The progress on inflation has stalled somewhat, with the Fed’s preferred gauge — core personal consumption expenditures (PCE) –— printing at 2.7% last month, still stubbornly above the Fed’s 2% target. Services prices rose faster than goods prices and spending data continue to suggest a resilient consumer as the lagged impact of past Fed rate increases works through the economy. Recent revisions to US growth and income data (especially those to the National Income and Product Accounts from the Bureau of Economic Analysis) also suggest the consumer is probably in better shape than we expected based on prior data. The policy tightening has had a more acute effect on the housing market and the moderating of rental prices should continue to put downward pressure on inflation even if the Fed continues to ease policy as I expect.

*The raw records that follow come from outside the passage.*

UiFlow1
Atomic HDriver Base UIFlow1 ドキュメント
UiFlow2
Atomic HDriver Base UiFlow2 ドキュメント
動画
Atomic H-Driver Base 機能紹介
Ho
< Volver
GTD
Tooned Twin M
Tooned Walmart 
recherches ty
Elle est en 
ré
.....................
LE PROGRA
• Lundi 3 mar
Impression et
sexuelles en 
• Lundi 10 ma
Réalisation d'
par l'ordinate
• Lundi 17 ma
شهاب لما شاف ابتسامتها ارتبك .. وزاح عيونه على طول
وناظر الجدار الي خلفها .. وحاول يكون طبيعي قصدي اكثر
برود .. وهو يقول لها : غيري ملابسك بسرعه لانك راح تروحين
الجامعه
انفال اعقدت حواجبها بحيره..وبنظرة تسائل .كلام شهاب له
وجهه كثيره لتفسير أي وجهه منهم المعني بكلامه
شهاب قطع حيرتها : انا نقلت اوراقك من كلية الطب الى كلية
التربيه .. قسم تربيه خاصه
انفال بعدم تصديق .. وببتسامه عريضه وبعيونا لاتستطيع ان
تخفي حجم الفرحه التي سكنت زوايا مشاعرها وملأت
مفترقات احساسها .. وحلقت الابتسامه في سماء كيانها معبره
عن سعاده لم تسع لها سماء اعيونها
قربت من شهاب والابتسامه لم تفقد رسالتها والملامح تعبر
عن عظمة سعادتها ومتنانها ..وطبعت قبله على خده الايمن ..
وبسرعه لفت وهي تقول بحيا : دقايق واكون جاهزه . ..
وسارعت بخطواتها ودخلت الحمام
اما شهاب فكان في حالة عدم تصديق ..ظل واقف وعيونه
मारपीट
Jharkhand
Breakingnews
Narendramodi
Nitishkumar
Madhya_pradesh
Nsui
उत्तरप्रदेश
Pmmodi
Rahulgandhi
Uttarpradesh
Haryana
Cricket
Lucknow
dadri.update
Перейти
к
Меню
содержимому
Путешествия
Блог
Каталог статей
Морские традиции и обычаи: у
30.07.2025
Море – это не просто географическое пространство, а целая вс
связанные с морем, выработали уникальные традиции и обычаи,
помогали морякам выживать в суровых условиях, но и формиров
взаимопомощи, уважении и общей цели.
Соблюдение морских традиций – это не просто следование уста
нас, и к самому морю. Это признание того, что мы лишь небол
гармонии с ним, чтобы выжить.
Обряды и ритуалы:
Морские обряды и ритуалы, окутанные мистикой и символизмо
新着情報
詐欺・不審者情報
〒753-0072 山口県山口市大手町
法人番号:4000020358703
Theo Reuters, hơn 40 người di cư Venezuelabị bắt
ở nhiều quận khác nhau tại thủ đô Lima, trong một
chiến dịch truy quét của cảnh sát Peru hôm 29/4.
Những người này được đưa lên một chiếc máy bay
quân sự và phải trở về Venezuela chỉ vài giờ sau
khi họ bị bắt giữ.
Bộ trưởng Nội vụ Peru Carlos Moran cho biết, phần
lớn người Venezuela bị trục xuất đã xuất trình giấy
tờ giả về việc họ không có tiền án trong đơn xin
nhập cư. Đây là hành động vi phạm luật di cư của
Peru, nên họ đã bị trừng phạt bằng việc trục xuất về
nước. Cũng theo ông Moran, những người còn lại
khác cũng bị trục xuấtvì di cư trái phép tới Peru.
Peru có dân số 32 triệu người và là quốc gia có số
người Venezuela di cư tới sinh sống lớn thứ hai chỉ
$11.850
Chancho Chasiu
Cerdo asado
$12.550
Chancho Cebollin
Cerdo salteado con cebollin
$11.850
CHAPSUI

President-elect Trump campaigned on restrictive immigration policy and higher tariffs; these policies could create a more inflationary environment in 2025. Markets have begun to price this risk; breakeven inflation rates (BEI) increased in recent weeks as Trump gained in the polls and shot higher after the election result. While it may take some time for any policy changes to work their way through the economy, expectations can eventually transition into reality. There is also precedent for the Fed to incorporate BEI in its assessment of the inflation outlook, and a further ascent may require an adjustment to monetary policy, possibly including rate hikes later next year if inflation and growth prove to be stronger than currently expected. When Powell was asked specifically about the possibility of hikes next year, he noted that they are not taking anything off the table at this point given the increased uncertainty surrounding the economic outlook.
The Fed faces a challenging road ahead. If inflation accelerates next year, the central bank may be inclined to guard against a wage price spiral by hiking policy rates. Fingers may then be pointed at the Fed should a material growth slowdown or recession ensue. Trump has been adamant in the past that the White House should play a larger role in setting monetary policy and there could be pressure to sway those decisions in 2025.

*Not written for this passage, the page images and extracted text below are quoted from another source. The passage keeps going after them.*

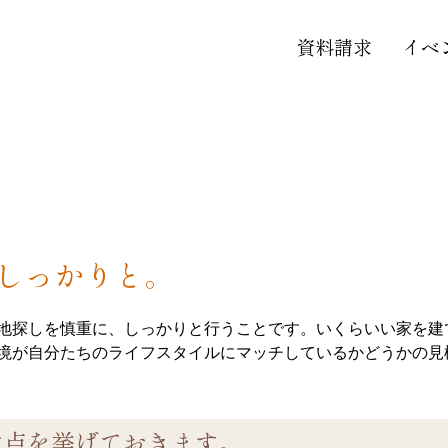
資料請求
イベ
しっかりと。
地探しを慎重に、しっかりと行うことです。いくらいい家を建
境が自分たちのライフスタイルにマッチしているかどうかの見
意点を挙げておきます。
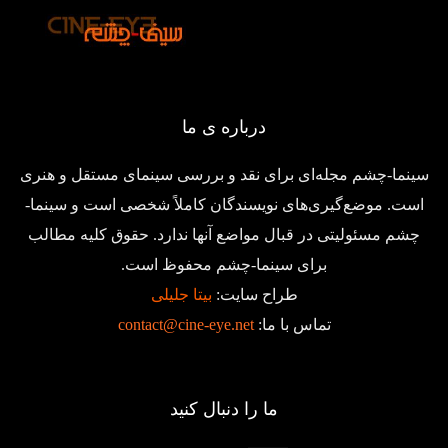
درباره ی ما
سینما-چشم مجله‌ای برای نقد و بررسی سینمای مستقل و هنری
است. موضع‌گیری‌های نویسندگان کاملاً شخصی است و سینما-
چشم مسئولیتی در قبال مواضع آنها ندارد. حقوق کلیه مطالب
برای سینما-چشم محفوظ است.
طراح سایت:
بیتا جلیلی
تماس با ما:
contact@cine-eye.net
ما را دنبال کنید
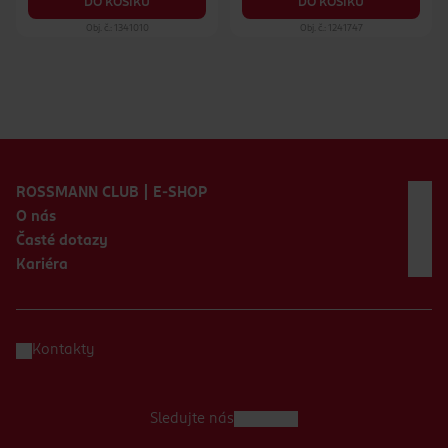
DO KOŠÍKU
DO KOŠÍKU
Obj. č.: 1341010
Obj. č.: 1241747
Zápatí webu
ROSSMANN CLUB | E-SHOP
O nás
Časté dotazy
Kariéra
Kontakty
Sledujte nás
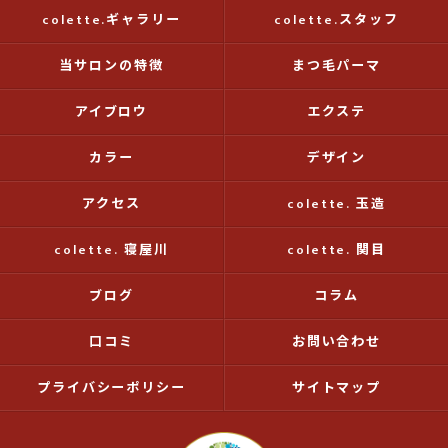
colette.ギャラリー
colette.スタッフ
当サロンの特徴
まつ毛パーマ
アイブロウ
エクステ
カラー
デザイン
アクセス
colette. 玉造
colette. 寝屋川
colette. 関目
ブログ
コラム
口コミ
お問い合わせ
プライバシーポリシー
サイトマップ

I am confident that Chair Powell will continue to conduct monetary policy with the pursuit of achieving the Fed’s mandate of stable prices and full employment, independent of any political influence. His current term ends in May 2026, at which point Trump will likely appoint a successor, subject to Senate approval. I’ll be watching to see whether those appointees are more politically motivated than academically oriented. While Republicans gained a majority in the Senate in this week’s elections, the outcomes of a few races have yet to be decided. Those results could have important implications for not only the next Fed Chair, but the future ideology of the FOMC.